BEIRUT: After reaching a late-night deal with the union to allow official exams to begin later this week, Education Minister Elias Bou Saab pressed lawmakers Wednesday to resolve the wage hike issue to end the teachers’ strike to ensure the tests would be graded on time.
“I did my job, and now politicians must shoulder their responsibility to find a solution to the exam correction [boycott],” Bou Saab told a local television channel. “I’m not going to face off with teachers and I’m not willing to pressure them into correcting the exams because they have rights.”
Bou Saab said he had agreed with the Union Coordination Committee Tuesday to postpone official exams until Friday in a last-ditch deal to avert a major confrontation.
The agreement, which was reached around midnight following a marathon meeting Tuesday between Bou Saab and UCC officials, came after Parliament failed to discuss the wage hike bill during a daytime legislative session, ignoring the UCC’s key demand in exchange for it going ahead with the official school exams.

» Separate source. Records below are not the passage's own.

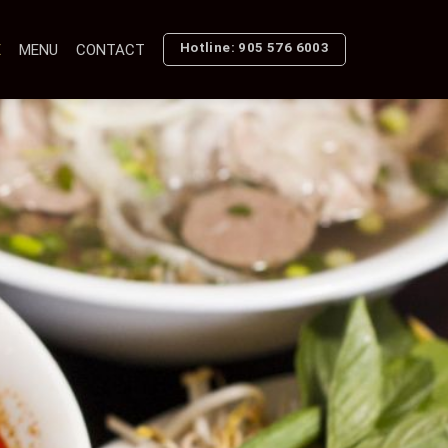
Hotline: 905 576 6003
E
MENU
CONTACT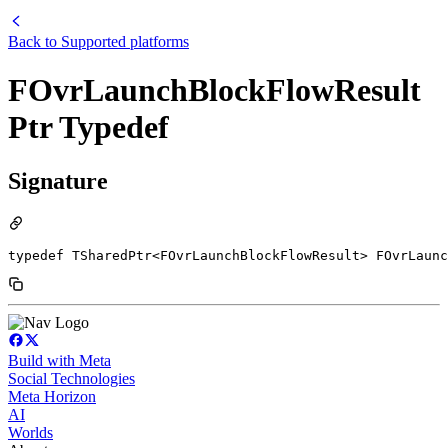
Back to
Supported platforms
FOvrLaunchBlockFlowResult
Ptr Typedef
Signature
typedef TSharedPtr<FOvrLaunchBlockFlowResult> FOvrLaunc
Build with Meta
Social Technologies
Meta Horizon
AI
Worlds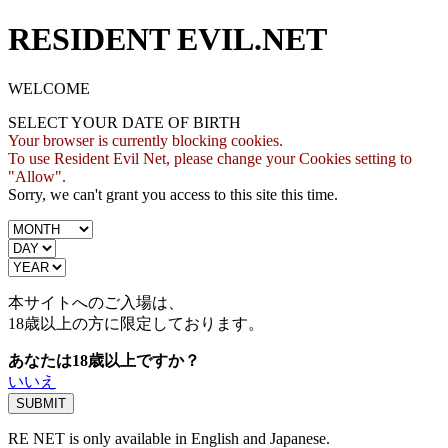
RESIDENT EVIL.NET
WELCOME
SELECT YOUR DATE OF BIRTH
Your browser is currently blocking cookies.
To use Resident Evil Net, please change your Cookies setting to
"Allow".
Sorry, we can't grant you access to this site this time.
本サイトへのご入場は、
18歳
以上の方に限定しております。
あなたは18歳以上ですか？
いいえ
RE NET is only available in English and Japanese.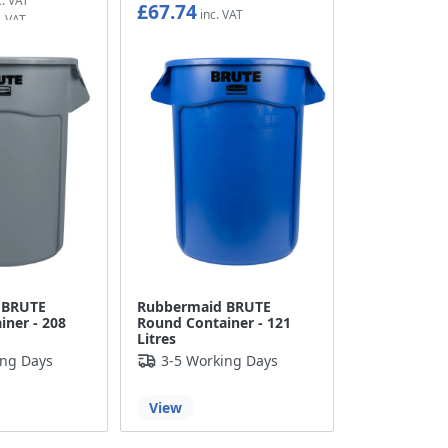
£67.74
£56.45
 BRUTE
Rubbermaid BRUTE
ner - 208
Round Container - 121
Litres
ing Days
3-5 Working Days
View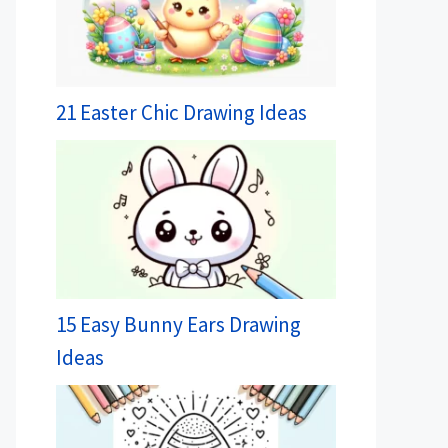
21 Easter Chic Drawing Ideas
15 Easy Bunny Ears Drawing
Ideas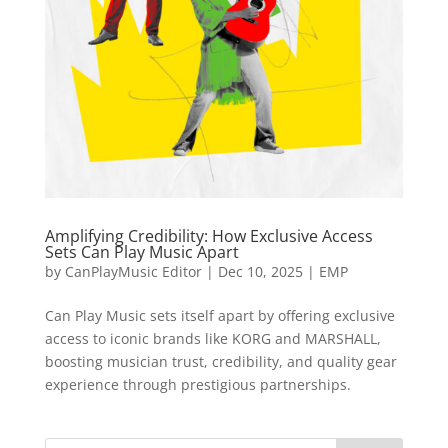
Amplifying Credibility: How Exclusive Access
Sets Can Play Music Apart
by
CanPlayMusic Editor
|
Dec 10, 2025
|
EMP
Can Play Music sets itself apart by offering exclusive
access to iconic brands like KORG and MARSHALL,
boosting musician trust, credibility, and quality gear
experience through prestigious partnerships.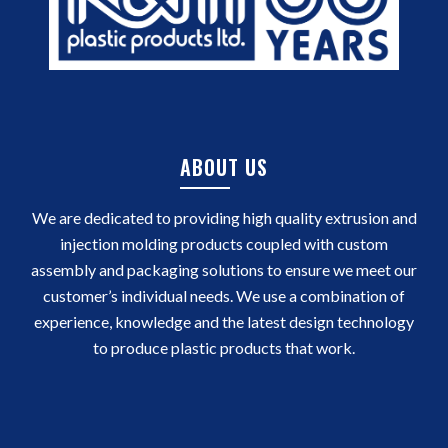
ABOUT US
We are dedicated to providing high quality extrusion and
injection molding products coupled with custom
assembly and packaging solutions to ensure we meet our
customer’s individual needs. We use a combination of
experience, knowledge and the latest design technology
to produce plastic products that work.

The issue of whether the exams would be graded remains unresolved pending the bill’s approval, an aspect both Bou Saab and UCC head Hanna Gharib highlighted.
Future MP Ghazi Youssef slammed Finance Minister Ali Hasan Khalil Wednesday, accusing him of “toying with politics” regarding the controversial bill that has split Lebanon’s politicians.
“We are always ready to sit down with the finance minister, but unfortunately he is toying with politics while evading his responsibility and putting the blame on others,” Youssef told the Voice of Lebanon radio station. The “Future bloc is ready again to look into the details and the figures of the salary scale.”
Labor Minister Sejaan Azzi hailed Bou Saab’s decision to hold the exams, but dubbed the compromise deal “shameful.”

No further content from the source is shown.